■ DESCRIPTION OF THE TASK:
Search the entries for the word "learning". Copy each line in which it is found.

===== PROVIDED DATA

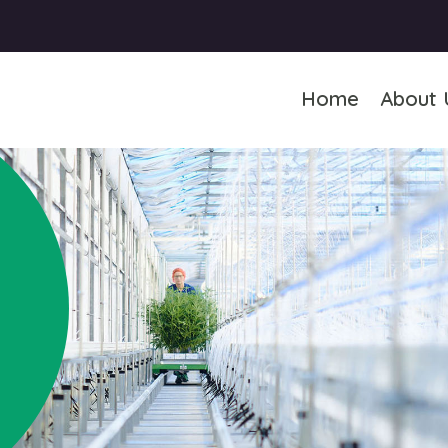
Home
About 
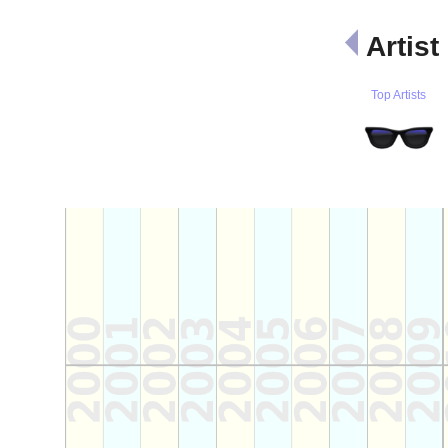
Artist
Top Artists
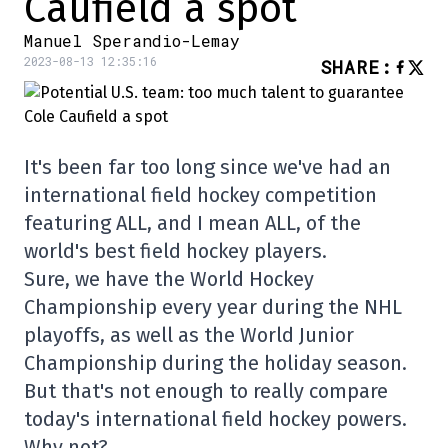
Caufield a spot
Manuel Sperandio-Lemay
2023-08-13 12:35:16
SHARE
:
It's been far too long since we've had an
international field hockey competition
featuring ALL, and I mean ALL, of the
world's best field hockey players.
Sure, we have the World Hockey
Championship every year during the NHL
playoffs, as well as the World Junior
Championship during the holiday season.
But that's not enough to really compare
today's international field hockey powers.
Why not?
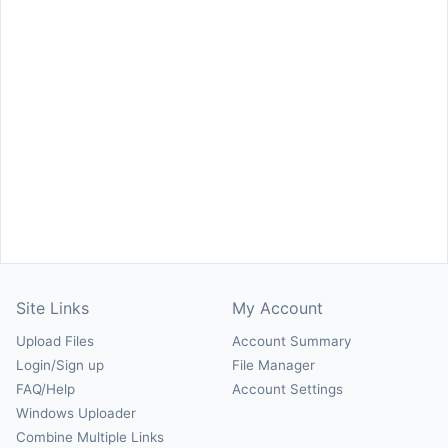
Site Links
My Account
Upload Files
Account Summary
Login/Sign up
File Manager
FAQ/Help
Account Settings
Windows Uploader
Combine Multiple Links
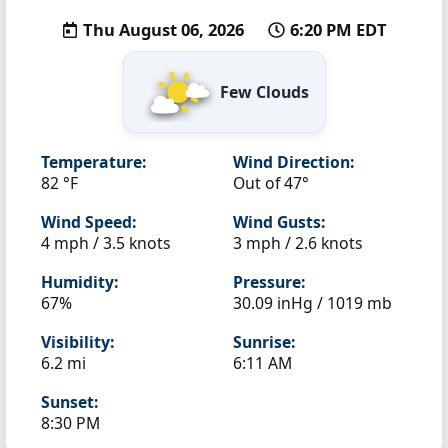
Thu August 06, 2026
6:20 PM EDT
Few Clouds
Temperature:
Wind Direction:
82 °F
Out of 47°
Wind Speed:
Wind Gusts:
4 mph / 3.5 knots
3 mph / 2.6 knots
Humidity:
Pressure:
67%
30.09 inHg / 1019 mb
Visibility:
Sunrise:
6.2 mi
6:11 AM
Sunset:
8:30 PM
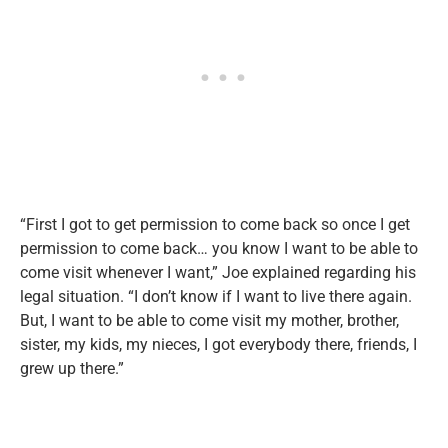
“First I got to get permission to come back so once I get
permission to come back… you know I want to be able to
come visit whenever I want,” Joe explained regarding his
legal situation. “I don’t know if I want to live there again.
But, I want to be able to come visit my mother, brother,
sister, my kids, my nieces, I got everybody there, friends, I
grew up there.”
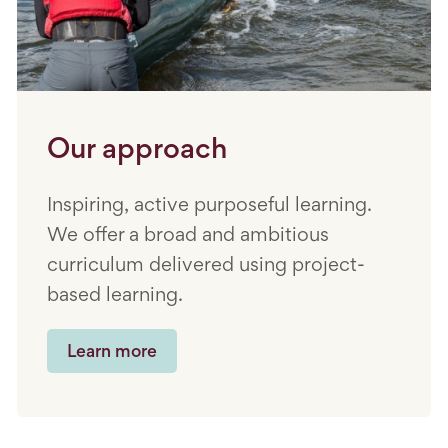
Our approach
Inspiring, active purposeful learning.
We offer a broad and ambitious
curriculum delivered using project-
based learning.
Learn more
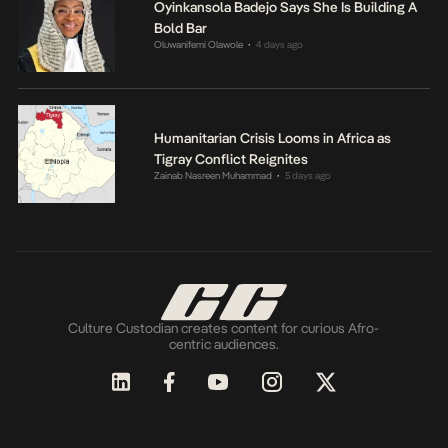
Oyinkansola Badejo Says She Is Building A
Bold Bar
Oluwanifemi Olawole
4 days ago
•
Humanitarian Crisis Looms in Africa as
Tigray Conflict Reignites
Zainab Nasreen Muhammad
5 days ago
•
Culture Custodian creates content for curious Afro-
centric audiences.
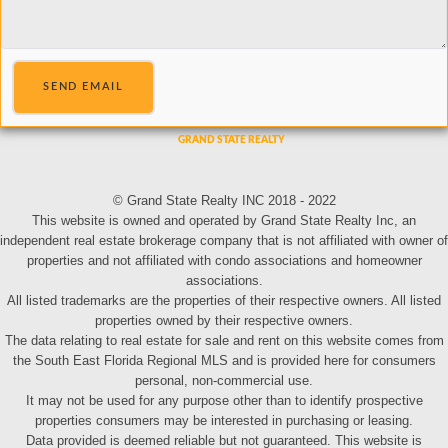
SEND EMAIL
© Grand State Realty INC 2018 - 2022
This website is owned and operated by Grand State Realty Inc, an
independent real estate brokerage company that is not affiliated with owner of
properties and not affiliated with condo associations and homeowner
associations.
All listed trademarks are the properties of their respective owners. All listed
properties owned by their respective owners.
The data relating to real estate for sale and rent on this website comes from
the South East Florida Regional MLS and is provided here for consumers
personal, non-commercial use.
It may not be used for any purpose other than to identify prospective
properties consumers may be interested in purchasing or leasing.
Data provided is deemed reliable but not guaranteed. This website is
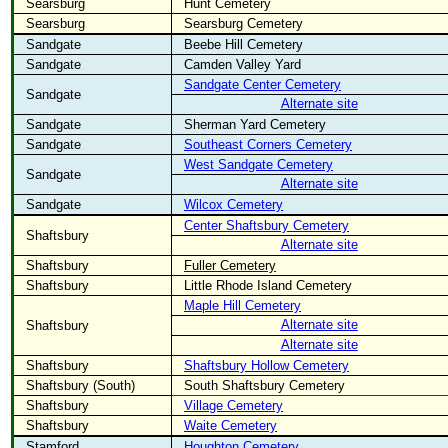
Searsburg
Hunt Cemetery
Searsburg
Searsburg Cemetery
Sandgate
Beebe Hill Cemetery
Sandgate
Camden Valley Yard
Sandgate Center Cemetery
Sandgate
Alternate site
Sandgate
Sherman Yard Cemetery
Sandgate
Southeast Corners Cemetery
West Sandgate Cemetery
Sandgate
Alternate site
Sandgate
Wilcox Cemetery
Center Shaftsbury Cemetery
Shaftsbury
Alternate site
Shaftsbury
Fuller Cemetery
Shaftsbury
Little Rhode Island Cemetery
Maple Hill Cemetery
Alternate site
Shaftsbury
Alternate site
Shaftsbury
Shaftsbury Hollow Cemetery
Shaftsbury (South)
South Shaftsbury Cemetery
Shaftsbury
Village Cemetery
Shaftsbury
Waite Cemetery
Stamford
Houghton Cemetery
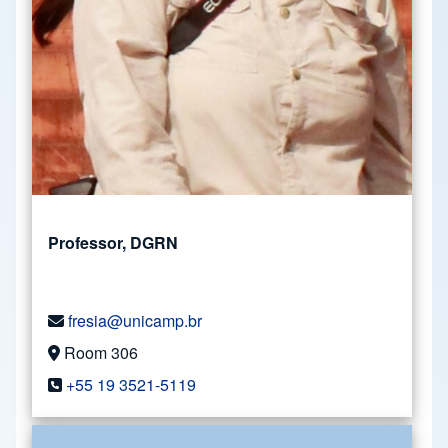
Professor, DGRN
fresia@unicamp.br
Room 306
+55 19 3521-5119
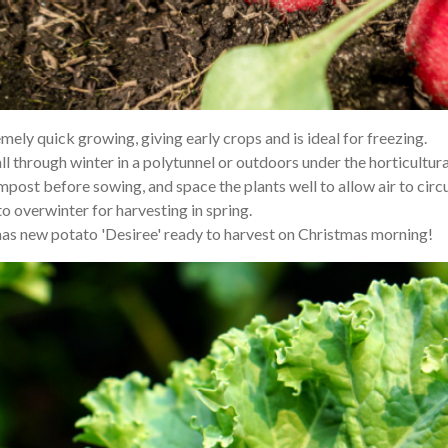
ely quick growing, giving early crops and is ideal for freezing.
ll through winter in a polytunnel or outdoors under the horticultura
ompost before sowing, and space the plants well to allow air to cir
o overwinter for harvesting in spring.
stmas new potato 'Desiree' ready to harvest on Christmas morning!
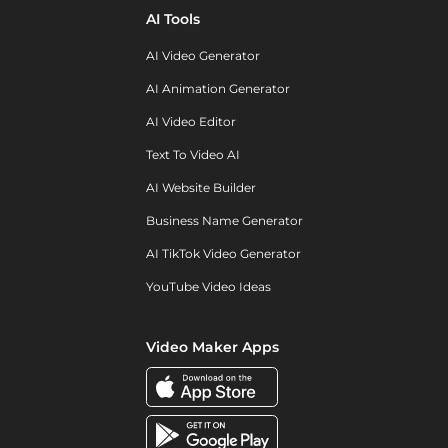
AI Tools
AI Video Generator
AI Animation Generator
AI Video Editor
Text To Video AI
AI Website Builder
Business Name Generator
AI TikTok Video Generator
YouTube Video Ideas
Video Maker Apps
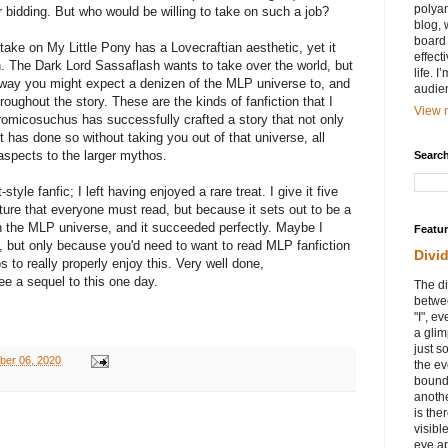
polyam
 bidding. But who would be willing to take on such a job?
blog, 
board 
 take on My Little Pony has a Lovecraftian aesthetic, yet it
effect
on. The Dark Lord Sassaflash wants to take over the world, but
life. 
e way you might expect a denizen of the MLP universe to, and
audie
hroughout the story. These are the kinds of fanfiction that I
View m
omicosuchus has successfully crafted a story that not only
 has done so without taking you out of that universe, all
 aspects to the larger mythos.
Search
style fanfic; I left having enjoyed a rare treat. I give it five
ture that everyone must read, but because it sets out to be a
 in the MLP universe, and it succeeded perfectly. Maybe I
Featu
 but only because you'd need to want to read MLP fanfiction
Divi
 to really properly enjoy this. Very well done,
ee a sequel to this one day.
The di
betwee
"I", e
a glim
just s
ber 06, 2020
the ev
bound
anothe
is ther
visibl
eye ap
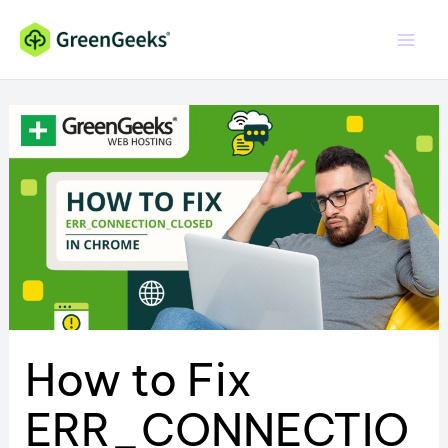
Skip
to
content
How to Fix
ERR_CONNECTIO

==========

■ RESPONSE AREA:
Inspiring, active purposeful learning.
based learning.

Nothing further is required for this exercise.